Мой юбилей. Непрошенные распорядители. Путешествие по голодным губерниям.

Неутомимый друг мой П. В. Быков, А. А. Коринфский и редакторы газеты «Копейка» — тоже друзья мои — А. Э. Коган и М. Б. Городецкий стали звонить в газете и на частных литературных собраниях, что я работаю уже, как журналист, беллетрист и поэт, сорок лет и что необходимо отпраздновать мой юбилей. Был составлен организационный комитет, появились статьи широковещательные, шумные, хвалебные и, как всегда кажется юбиляру, пристрастные, но в данном случае (оглядываюсь назад) продиктованные искренним чувством. Статьи Измайлова и Щеглова-Леонтьева, гордившегося своим родством через Павлищева с Пушкиным и известного в то время юмориста, драматурга и инициатора Народного театра (см. его книгу: «Народный Театр»), и сейчас волновали меня, когда, перебирая свой архив, я встретил их и не без удивления перечитал. Точно также удивила и взволновала меня статья злополучного Меньшикова, которому я не подавал руки, когда мы с ним встречались, и который, тем не менее, в своем фельетоне, посвященном мне, скорбя о том, что меня поглотила газетная работа, называет меня автором «гениальных» рассказов.

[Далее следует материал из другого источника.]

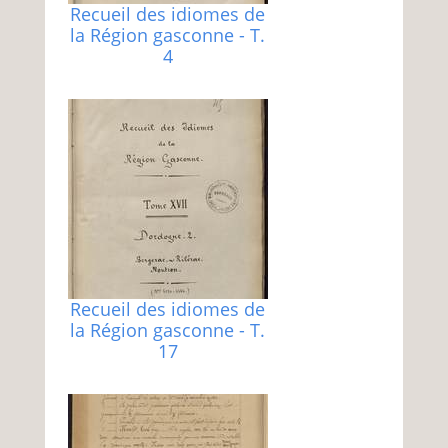
Recueil des idiomes de
la Région gasconne - T.
4
Recueil des idiomes de
la Région gasconne - T.
17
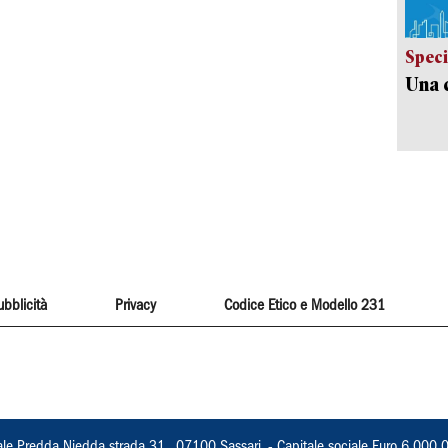
Speci
Una c
ubblicità
Privacy
Codice Etico e Modello 231
ale Predda Niedda strada 31 , 07100 Sassari, - Capitale sociale Euro 6.000.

Юбилей состоялся начале января 1911 года в залах ресторана «Контана». Были приняты перегородки, разделявшие залы друг от друга, и собралось больше тысячи человек. Предварительно утреннее торжество было устроено в Консерватории. Меня забросали цветами. Ужасно неловко было и странно сидеть на первом месте в президиуме за красным сукном, слушать приветственные речи множества депутаций и, наконец, надо было ответить на них. Из всех адресов, поднесенных мне (некоторые были очень пышные, богатые, в шагреневых и серебряных переплетах), сердечнее других тронули меня поздравления крестьян и выборгских рабочих. На крестьянскую признательность я имел некоторое право — я боролся за крестьян в печати; я обличал их невежество и мрак, в котором они коснеют. Я не льстил им, но я отстаивал их права на светлое будущее, на помещичью землю. А что я сделал рабочим? Они могли во мне чтить литературного работника — т.е. беллетриста, поэта, писавшего не для пролетариата, а «вообще», при чем то, что я писал «вообще», едва ли дошло до них хотя бы сотою долею. Дошли какие-то слухи да видели меня на митинге в доме Нобеля, где я очень плохо председательствовал, якшался кое с кем из фабричных мучеников. Депутация же состояла из двадцати человек!

(Чтобы не пропустить приятного для меня факта, я тут же отмечу, что потом, через несколько дней, почти все члены рабочей депутации посетили меня на Черной Речке, и Клавдия Ивановна угостила их хорошим завтраком. Они сидели у меня часа два или три, а, когда ушли, Клавдия Ивановна со слезами умиления на глазах, сказала:

— Право, какое сравнение с теми литераторами, которые бывают у нас? Интеллигентные, хорошие люди, а о чем они говорят? Всё сплетничают, интригуют, смеются друг над другом, тогда как эти люди, которые были у нас, ни одного пустого слова не сказали. Они поднимали такие вопросы и так их разрешали, что с ними я за короткое время поумнела. И, знаете, я начну серьезно теперь изучать научный социализм, о котором мы с вами иногда толкуем, но не очень прилежно работаем над ним.)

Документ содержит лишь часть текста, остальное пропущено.